Seamlessly Realizing the Goals of the 2020 Federal Data Strategy
The U.S. Federal Data Strategy, 2020, outlines a broad agenda for federal agencies in leveraging data as a strategic asset. In support of this effort, the strategy outlines 10 principles, 40 practices, and 20 specific, measurable actions. This guidance ranges from ensuring relevance in the data, using data to guide decision-making, and publishing and updating data inventories.
In general, all of this guidance is focused on making data more actionable and sharable while assuring that it can only be accessed by authorized users. Some actions, like launching a chief data officer council, will probably seem more straightforward to most agencies, whereas others, like improving data and model resources for artificial intelligence (AI) research and development, might seem a bit more ambitious.

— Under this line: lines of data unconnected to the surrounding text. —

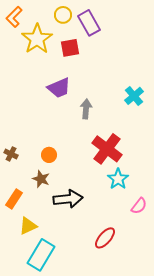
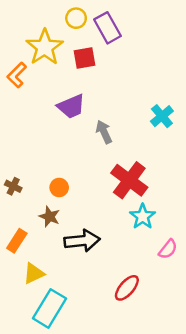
orange L-shape: (14, 17) -> (17, 75), moved
gray arrow: (86, 109) -> (104, 132), turned -30

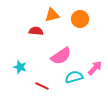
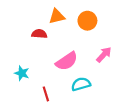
pink arrow: (95, 68) -> (104, 55), moved
red line: (42, 86) -> (46, 94), turned 48

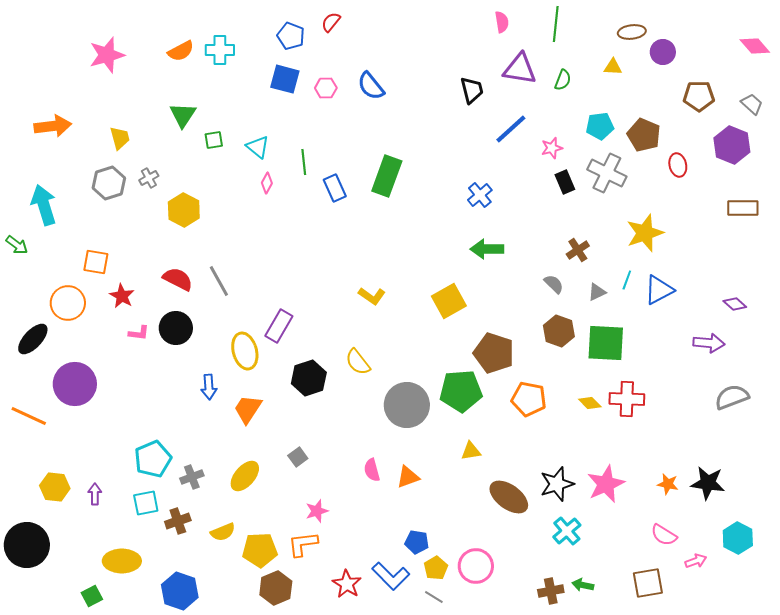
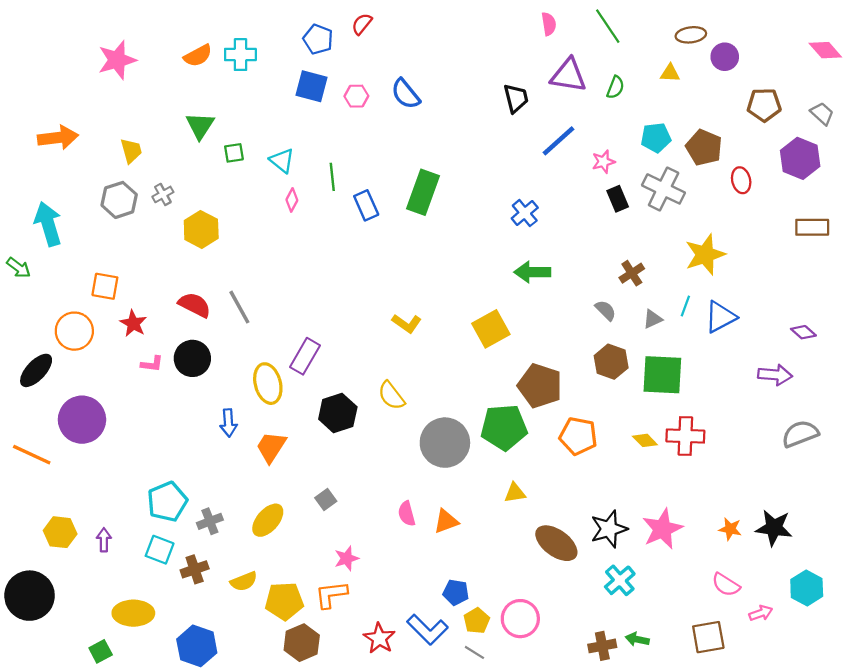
green line: (556, 24) -> (608, 26), turned -40
cyan square: (146, 503) -> (160, 550), turned 32

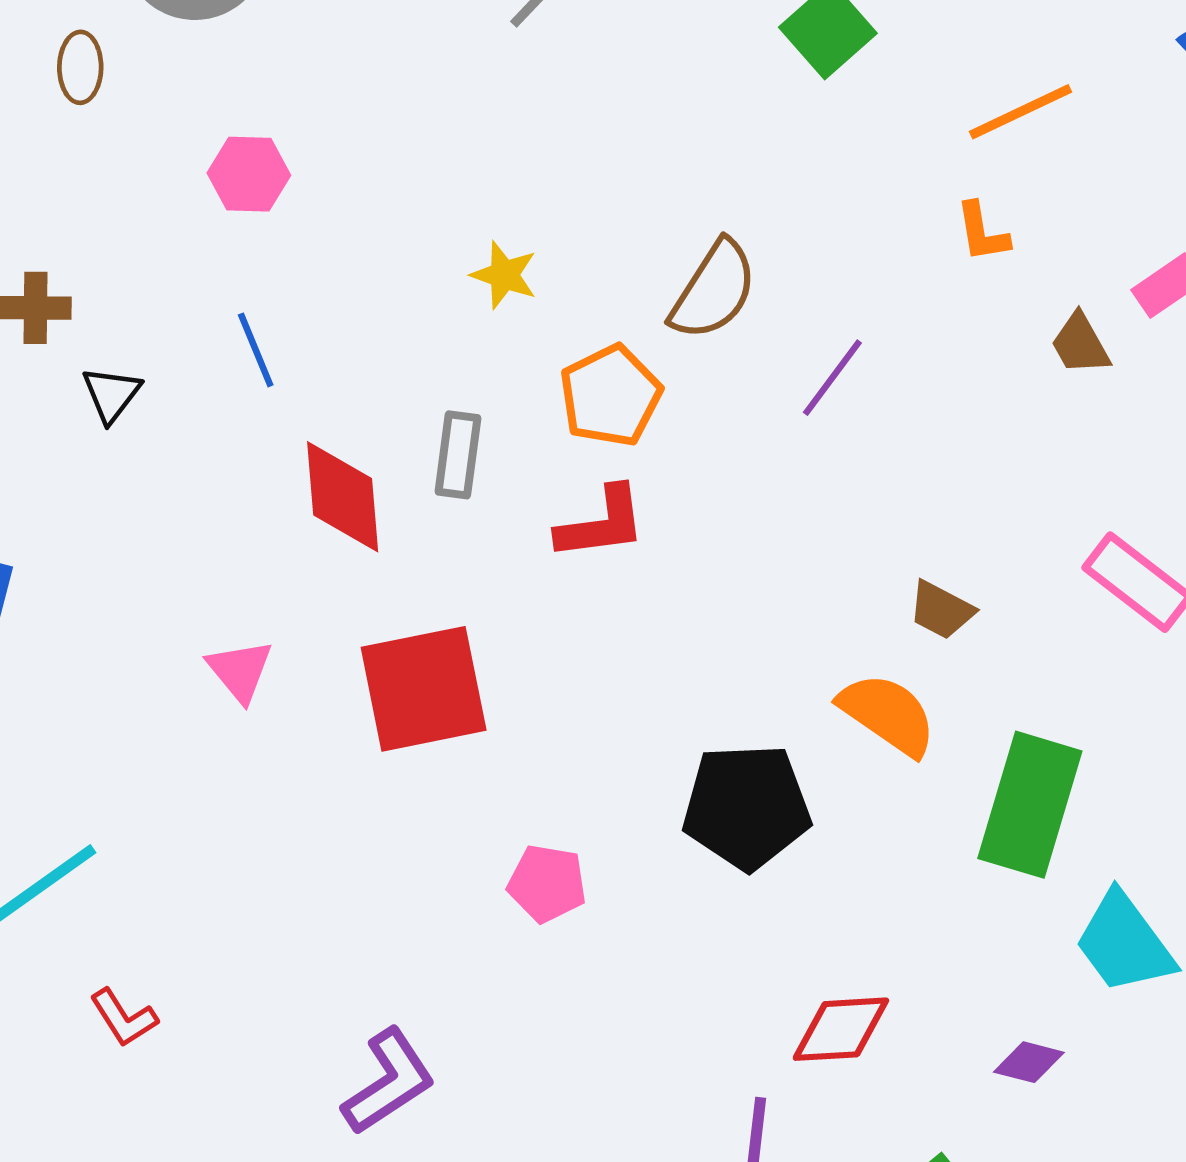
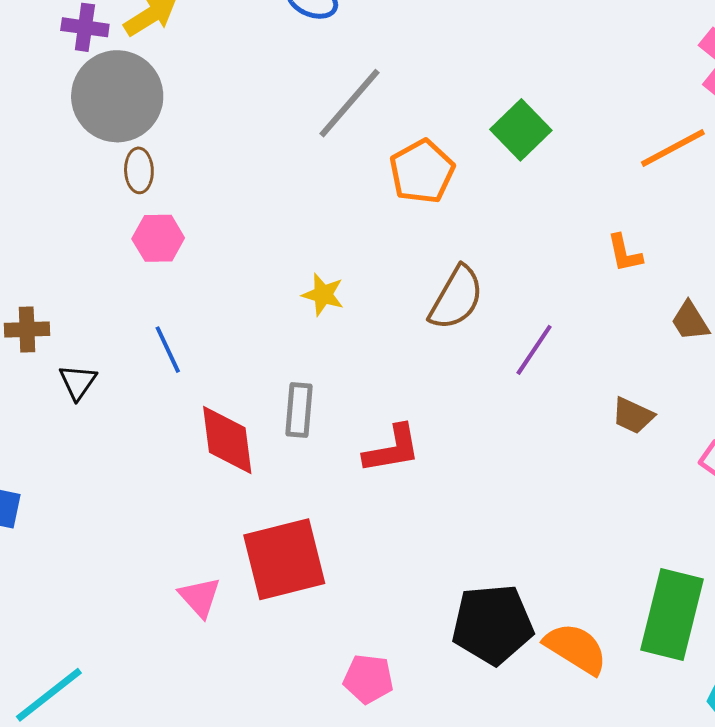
brown ellipse: (80, 67) -> (139, 170), moved
orange line: (1021, 112) -> (673, 148), moved
orange pentagon: (611, 396) -> (422, 172), moved
brown trapezoid: (941, 610) -> (633, 415), moved
pink triangle: (240, 671) -> (200, 597), moved
orange semicircle: (888, 714) -> (576, 648), moved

Fundamentally, the Federal Data Strategy is calling on agencies to modernize their data infrastructures, but many agencies will find that challenging. Many will have to contend with the sheer growth of data volumes, and its dispersal across a staggering range of locations. In the private sector, this has underscored the need for advanced data management and data integration techniques, which have proven to be a differentiator for leading-edge companies. In the public sector, many agencies rely on more traditional techniques for data integration, such as extract, transform, and load (ETL) processes.

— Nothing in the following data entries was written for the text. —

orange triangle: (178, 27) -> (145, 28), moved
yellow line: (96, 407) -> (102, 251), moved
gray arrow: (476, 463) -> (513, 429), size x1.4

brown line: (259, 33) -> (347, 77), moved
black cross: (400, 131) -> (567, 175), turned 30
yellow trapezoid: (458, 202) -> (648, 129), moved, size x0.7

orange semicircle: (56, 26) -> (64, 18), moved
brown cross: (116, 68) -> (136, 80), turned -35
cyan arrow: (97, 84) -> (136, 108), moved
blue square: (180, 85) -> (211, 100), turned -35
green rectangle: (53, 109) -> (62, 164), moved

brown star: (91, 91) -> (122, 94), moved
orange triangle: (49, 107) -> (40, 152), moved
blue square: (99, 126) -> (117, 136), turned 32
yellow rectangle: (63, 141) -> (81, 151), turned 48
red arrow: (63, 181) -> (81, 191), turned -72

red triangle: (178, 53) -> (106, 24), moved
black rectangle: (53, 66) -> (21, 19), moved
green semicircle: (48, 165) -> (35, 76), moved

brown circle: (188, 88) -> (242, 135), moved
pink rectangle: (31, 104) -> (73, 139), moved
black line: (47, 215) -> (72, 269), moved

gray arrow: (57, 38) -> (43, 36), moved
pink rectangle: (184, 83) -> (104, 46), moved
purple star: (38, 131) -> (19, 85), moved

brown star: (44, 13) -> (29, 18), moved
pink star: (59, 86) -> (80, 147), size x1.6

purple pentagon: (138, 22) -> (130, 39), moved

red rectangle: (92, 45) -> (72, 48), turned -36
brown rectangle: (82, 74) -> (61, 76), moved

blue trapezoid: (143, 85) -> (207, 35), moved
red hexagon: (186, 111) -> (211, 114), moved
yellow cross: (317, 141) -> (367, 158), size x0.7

ETL processes are highly effective for moving large amounts of data from one repository to another, but because they run in scheduled batches, they cannot deliver data in real time. Also, they are extremely resource-dependent, in that their scripts must be revised, re-tested, and redeployed every time there is a change to a source system. They are also unable to accommodate many modern data sources, such as streaming sources and Internet of Things (IoT) sources, which are critical for AI development, nor can they support unstructured sources such as social-media feeds.
Perhaps the most challenging aspect of ETL processes and similar techniques, for federal agencies, is that duplicating data means creating and managing new data repositories, which complicates Global Data Protection Regulation (GDPR) compliance, as the GDPR places heavy restrictions on how personal data must be stored.
The Power of Logical Data Fabric
In recent years, analysts from Gartner and Forrester, and thought-leaders from The Data Warehouse Institute and other organizations, have recommended a new strategy for data integration, one that does not rely on the physical replication of data. Rather than physically collecting data into a new repository, they advocate logically connecting to the data, remotely, leaving the source data in its existing location. They describe this approach as a “logical data fabric,” which flexibly spreads across an organization’s different data sources, providing seamless access to consumers of the data.
One of the most effective ways to implement logical data fabric is through a modern data integration and data management technology called data virtualization. Data virtualization is a natural fit for logical data fabric, because rather than physically replicating data into a new repository, data virtualization provides real-time, virtualized views of the data, leaving the source data exactly where it is. This means that agencies do not have to pay the costs of moving and housing the data, nor do they have to unnecessarily complicate their GDPR compliance efforts, and yet they still gain all of the benefits of data integration.
Because data virtualization accommodates existing infrastructure in its existing state, it is relatively easy to implement, compared with other solutions. And because it provides data in real time, from a variety of systems that are normally very time consuming to integrate, such as transactional processing systems and cloud-based storage systems, it can support a wide variety of uses cases, including many of the recommendations in the Federal Data Strategy.
To call out just a few, data virtualization can facilitate:
- Real-time, secure data-sharing
- The delivery of diverse streaming data sources to AI models
- Data governance across diverse sources
- Compliance with GDPR and other regulations
Putting the Strategy into Action
In time, all federal agencies will find ways to realize the goals of the Federal Data Strategy. Using logical data fabric, however, they will find the process surprisingly fast, simple, and affordable.